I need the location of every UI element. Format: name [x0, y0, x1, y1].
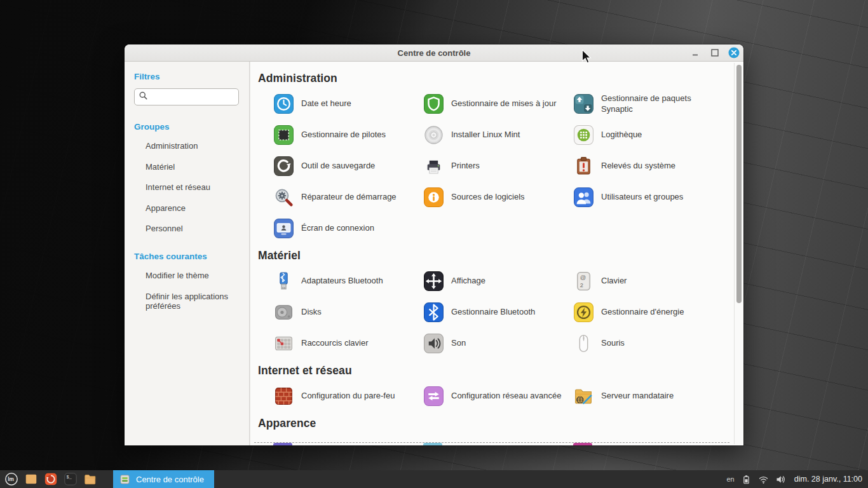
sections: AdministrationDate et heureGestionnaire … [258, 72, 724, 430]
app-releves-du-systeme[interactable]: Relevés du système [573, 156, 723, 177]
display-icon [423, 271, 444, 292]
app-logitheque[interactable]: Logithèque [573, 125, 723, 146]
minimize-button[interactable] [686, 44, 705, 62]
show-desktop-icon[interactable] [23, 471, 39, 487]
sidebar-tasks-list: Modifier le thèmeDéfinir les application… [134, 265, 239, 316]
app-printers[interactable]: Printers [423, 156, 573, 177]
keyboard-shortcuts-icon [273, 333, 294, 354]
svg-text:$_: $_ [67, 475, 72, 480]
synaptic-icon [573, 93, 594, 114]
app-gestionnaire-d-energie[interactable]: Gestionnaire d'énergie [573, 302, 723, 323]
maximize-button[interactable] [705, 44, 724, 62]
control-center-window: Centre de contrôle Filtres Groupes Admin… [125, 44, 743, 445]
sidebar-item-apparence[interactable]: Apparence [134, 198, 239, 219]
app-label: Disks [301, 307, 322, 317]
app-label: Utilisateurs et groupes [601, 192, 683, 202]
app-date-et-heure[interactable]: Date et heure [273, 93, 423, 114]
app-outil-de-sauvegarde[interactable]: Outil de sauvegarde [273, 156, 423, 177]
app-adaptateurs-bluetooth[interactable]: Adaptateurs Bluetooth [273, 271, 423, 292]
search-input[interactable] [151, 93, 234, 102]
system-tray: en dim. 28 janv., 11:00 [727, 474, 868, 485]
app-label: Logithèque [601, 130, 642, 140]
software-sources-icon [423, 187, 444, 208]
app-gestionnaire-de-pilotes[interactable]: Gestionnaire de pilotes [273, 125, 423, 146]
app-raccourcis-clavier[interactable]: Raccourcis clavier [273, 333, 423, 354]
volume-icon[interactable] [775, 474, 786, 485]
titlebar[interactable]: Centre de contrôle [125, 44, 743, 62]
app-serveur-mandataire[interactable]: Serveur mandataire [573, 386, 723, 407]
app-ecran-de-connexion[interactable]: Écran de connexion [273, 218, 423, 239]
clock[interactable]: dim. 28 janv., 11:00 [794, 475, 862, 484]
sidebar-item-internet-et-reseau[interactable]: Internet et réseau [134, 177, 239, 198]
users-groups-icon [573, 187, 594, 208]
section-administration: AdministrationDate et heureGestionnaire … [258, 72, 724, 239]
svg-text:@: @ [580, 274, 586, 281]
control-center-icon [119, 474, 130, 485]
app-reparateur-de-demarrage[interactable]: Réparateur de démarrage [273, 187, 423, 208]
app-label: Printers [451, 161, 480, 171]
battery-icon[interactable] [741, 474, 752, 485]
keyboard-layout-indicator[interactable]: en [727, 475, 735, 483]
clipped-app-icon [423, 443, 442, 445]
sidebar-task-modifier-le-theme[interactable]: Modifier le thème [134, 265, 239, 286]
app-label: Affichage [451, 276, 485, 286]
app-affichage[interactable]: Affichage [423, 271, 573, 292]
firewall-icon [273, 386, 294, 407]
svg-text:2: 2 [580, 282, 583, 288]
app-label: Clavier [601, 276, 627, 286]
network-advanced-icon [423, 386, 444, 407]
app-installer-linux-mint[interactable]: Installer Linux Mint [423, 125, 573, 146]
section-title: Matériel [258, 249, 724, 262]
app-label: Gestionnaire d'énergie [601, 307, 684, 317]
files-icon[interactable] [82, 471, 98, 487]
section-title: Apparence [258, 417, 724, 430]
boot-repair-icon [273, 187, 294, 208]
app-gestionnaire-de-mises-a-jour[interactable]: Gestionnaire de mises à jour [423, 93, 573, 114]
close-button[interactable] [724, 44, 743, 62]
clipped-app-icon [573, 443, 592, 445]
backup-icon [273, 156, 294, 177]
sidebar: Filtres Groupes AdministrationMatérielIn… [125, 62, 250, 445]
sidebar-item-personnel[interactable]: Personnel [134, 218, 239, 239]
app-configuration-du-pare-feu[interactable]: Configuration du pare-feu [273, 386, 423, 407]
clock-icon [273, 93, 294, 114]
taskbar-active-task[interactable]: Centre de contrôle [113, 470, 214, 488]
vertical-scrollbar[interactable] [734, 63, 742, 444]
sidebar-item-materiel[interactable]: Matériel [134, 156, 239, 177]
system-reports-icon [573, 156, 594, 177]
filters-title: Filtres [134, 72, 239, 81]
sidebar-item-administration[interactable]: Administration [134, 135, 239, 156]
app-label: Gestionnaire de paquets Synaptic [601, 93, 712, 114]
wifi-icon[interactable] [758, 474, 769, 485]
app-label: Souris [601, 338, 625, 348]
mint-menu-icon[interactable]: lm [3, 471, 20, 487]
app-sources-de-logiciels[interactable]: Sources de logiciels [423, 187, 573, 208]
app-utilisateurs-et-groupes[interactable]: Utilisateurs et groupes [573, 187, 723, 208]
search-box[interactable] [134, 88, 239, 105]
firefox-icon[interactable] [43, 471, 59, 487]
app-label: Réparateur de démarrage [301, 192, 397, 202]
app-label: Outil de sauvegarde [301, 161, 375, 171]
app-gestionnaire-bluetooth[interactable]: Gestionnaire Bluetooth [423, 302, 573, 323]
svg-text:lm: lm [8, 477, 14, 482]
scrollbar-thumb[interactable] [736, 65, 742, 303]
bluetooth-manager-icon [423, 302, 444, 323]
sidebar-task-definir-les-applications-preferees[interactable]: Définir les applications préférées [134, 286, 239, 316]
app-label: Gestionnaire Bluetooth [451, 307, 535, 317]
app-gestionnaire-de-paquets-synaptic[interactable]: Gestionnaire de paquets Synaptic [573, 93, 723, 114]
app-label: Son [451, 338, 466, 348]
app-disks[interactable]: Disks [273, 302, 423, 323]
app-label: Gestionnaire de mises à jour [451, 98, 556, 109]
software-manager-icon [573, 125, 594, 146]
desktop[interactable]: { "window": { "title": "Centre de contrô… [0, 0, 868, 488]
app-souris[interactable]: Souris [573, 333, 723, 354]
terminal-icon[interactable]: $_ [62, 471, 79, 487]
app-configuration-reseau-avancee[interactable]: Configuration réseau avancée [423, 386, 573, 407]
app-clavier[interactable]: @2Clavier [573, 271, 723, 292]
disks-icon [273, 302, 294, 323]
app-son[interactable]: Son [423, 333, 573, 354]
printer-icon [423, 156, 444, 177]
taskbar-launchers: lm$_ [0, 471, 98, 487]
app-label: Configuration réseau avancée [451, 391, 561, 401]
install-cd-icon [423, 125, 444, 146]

* * * * *

What is being asked> Search the entries for "taskbar" and show every line that has it.

Task solution>
taskbar-active-task[interactable]: Centre de contrôle [113, 470, 214, 488]
taskbar-launchers: lm$_ [0, 471, 98, 487]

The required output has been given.